The Old Man in the Corner
II. A Millionaire In The Dock
The man in the corner had finished his glass of milk. His watery blue eyes looked across
at Miss Polly Burton's eager little face, from which all traces of severity had now been
chased away by an obvious and intense excitement.
"It was only on the 31st," he resumed after a while, "that a body, decomposed past all
recognition, was found by two lightermen in the bottom of a disused barge. She had been
moored at one time at the foot of one of those dark flights of steps which lead down
between tall warehouses to the river in the East End of London. I have a photograph of
the place here," he added, selecting one out of his pocket, and placing it before Polly.
"The actual barge, you see, had already been removed when I took this snapshot, but you
will realize what a perfect place this alley is for the purpose of one man cutting another's
throat in comfort, and without fear of detection. The body, as I said, was decomposed
beyond all recognition; it had probably been there eleven days, but sundry articles, such
as a silver ring and a tie pin, were recognizable, and were identified by Mrs.

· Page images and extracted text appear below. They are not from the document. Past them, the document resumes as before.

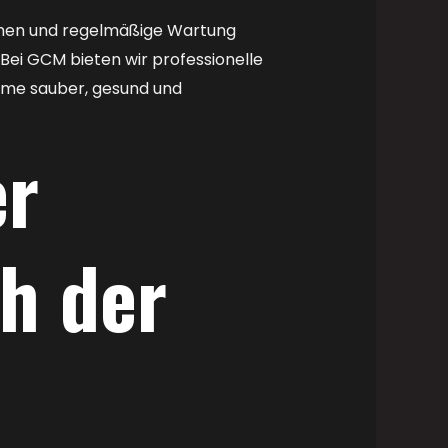
ehmen und regelmäßige Wartung
Bei GCM bieten wir professionelle
äume sauber, gesund und
er
h der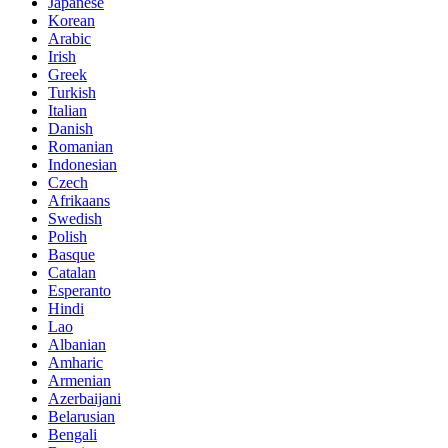
Japanese
Korean
Arabic
Irish
Greek
Turkish
Italian
Danish
Romanian
Indonesian
Czech
Afrikaans
Swedish
Polish
Basque
Catalan
Esperanto
Hindi
Lao
Albanian
Amharic
Armenian
Azerbaijani
Belarusian
Bengali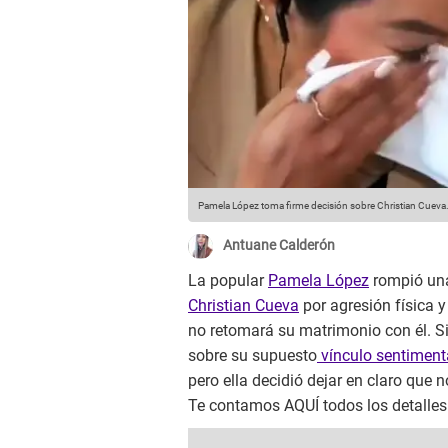
Pamela López toma firme decisión sobre Christian Cueva
Antuane Calderón
La popular
Pamela López
rompió una
Christian Cueva
por agresión física 
no retomará su matrimonio con él. S
sobre su supuesto
vínculo sentiment
pero ella decidió dejar en claro que 
Te contamos AQUÍ todos los detalles 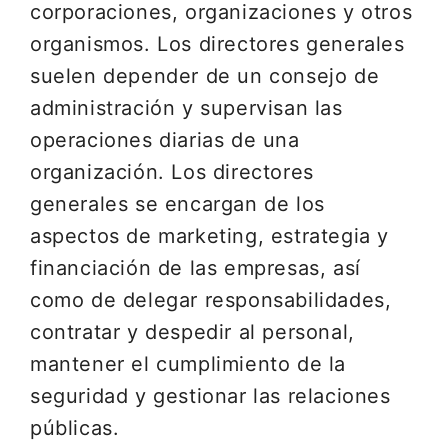
corporaciones, organizaciones y otros
organismos. Los directores generales
suelen depender de un consejo de
administración y supervisan las
operaciones diarias de una
organización. Los directores
generales se encargan de los
aspectos de marketing, estrategia y
financiación de las empresas, así
como de delegar responsabilidades,
contratar y despedir al personal,
mantener el cumplimiento de la
seguridad y gestionar las relaciones
públicas.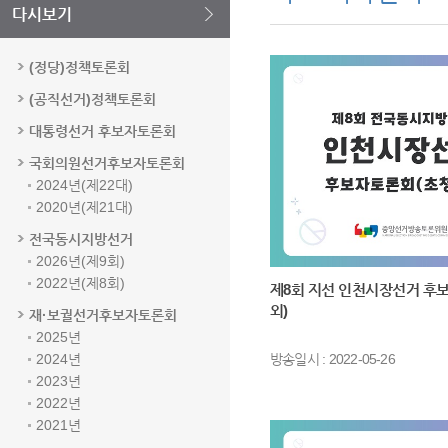
다시보기
(정당)정책토론회
(공직선거)정책토론회
대통령선거 후보자토론회
국회의원선거후보자토론회
2024년(제22대)
2020년(제21대)
전국동시지방선거
2026년(제9회)
2022년(제8회)
제8회 지선 인천시장선거 후
외)
재·보궐선거후보자토론회
2025년
2024년
방송일시 : 2022-05-26
2023년
2022년
2021년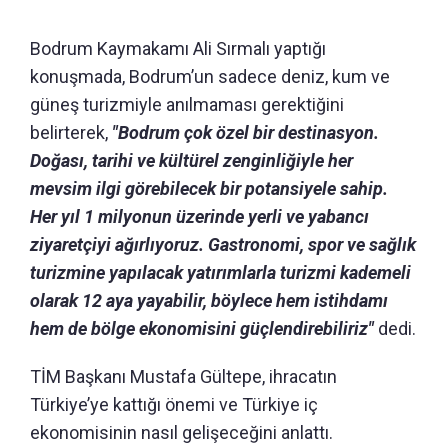
Bodrum Kaymakamı Ali Sırmalı yaptığı
konuşmada, Bodrum’un sadece deniz, kum ve
güneş turizmiyle anılmaması gerektiğini
belirterek,
"Bodrum çok özel bir destinasyon.
Doğası, tarihi ve kültürel zenginliğiyle her
mevsim ilgi görebilecek bir potansiyele sahip.
Her yıl 1 milyonun üzerinde yerli ve yabancı
ziyaretçiyi ağırlıyoruz. Gastronomi, spor ve sağlık
turizmine yapılacak yatırımlarla turizmi kademeli
olarak 12 aya yayabilir, böylece hem istihdamı
hem de bölge ekonomisini güçlendirebiliriz"
dedi.
TİM Başkanı Mustafa Gültepe, ihracatın
Türkiye’ye kattığı önemi ve Türkiye iç
ekonomisinin nasıl gelişeceğini anlattı.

Kershaw as
belonging to her husband.
"She, of course, was loud in denouncing Smethurst, and the police had no doubt a very
strong case against him, for two days after the discovery of the body in the barge, the
Siberian millionaire, as he was already popularly called by enterprising interviewers, was
arrested in his luxurious suite of rooms at the Hotel Cecil.
"To confess the truth, at this point I was not a little puzzled. Mrs. Kershaw's story and
Smethurst's letters had both found their way into the papers, and following my usual
method--mind you, I am only an amateur, I try to reason out a case for the love of the
thing--I sought about for a motive for the crime, which the police declared Smethurst had
committed. To effectually get rid of a dangerous blackmailer was the generally accepted
theory. Well! did it ever strike you how paltry that motive really was?"
Miss Polly had to confess, however, that it had never struck her in that light.
"Surely a man who had succeeded in building up an immense fortune by his own
individual efforts, was not the sort of fool to believe that he had anything to fear from a
man like Kershaw. He must have _known_ that Kershaw held no damning proofs against
him--not enough to hang him, anyway. Have you ever seen Smethurst?" he added, as he
once more fumbled in his pocket-book.
Polly replied that she had seen Smethurst's picture in the illustrated papers at the time.
Then he added, placing a small photograph before her:
"What strikes you most about the face?"